Todos y cada uno de los descubrimientos y todos y cada uno de los artículos
científicos que publicó Pauling estaban basados en la aplicación estricta del método
científico, es decir, en evidencias empíricas que cualquier otro científico
cualificado podía repetir para ratificarlas o refutarlas.

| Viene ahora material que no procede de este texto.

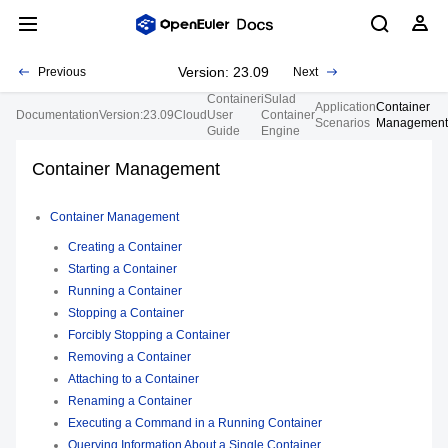
Version: 23.09
Previous
Next
Container
iSulad
Application
Container
Documentation
Version:23.09
Cloud
User
Container
Scenarios
Management
Guide
Engine
Container Management
Container Management
Creating a Container
Starting a Container
Running a Container
Stopping a Container
Forcibly Stopping a Container
Removing a Container
Attaching to a Container
Renaming a Container
Executing a Command in a Running Container
Querying Information About a Single Container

Curiosamente, ese eminente científico que había publicado
cientos de artículos revisados por pares en las principales revistas
científicas del mundo, publicó en 1970 un libro, La vitamina C y el resfriado común,
en el que afirmaba que el resfriado común se puede curar a base de ingerir vitamina C. Escribió que él
mismo predicaba con el ejemplo, pues tomaba varios gramos al día para prevenir
los resfriados.
Increíblemente, Pauling, científico respetabilísimo, no ofrecía ninguna
evidencia que sostuviera tal cosa salvo su propia experiencia personal y la de
su esposa. Pero como Pauling era aclamado como uno de los científicos más
importantes del mundo, la prensa aplaudió entusiasmada la historia de la
vitamina C y los suplementos de la vitamina volaron de los estantes. Poco
después, los laboratorios farmacéuticos de todo el mundo añadieron a sus
fármacos el marchamo “Contiene vitamina C”. La evidencia había sido superada
por la eminencia.
Aunque el desvío de Pauling hacia los consejos de salud basados en la
eminencia pueda resultarnos sorprendente, el hecho es que hasta el siglo XX,
cuando comenzaron a surgir los ensayos clínicos, desde la época de Hipócrates la
medicina se basaba esencialmente en la eminencia, como probaron, entre otros
muchos vendehumos, los doctores Kellogg y Freeman.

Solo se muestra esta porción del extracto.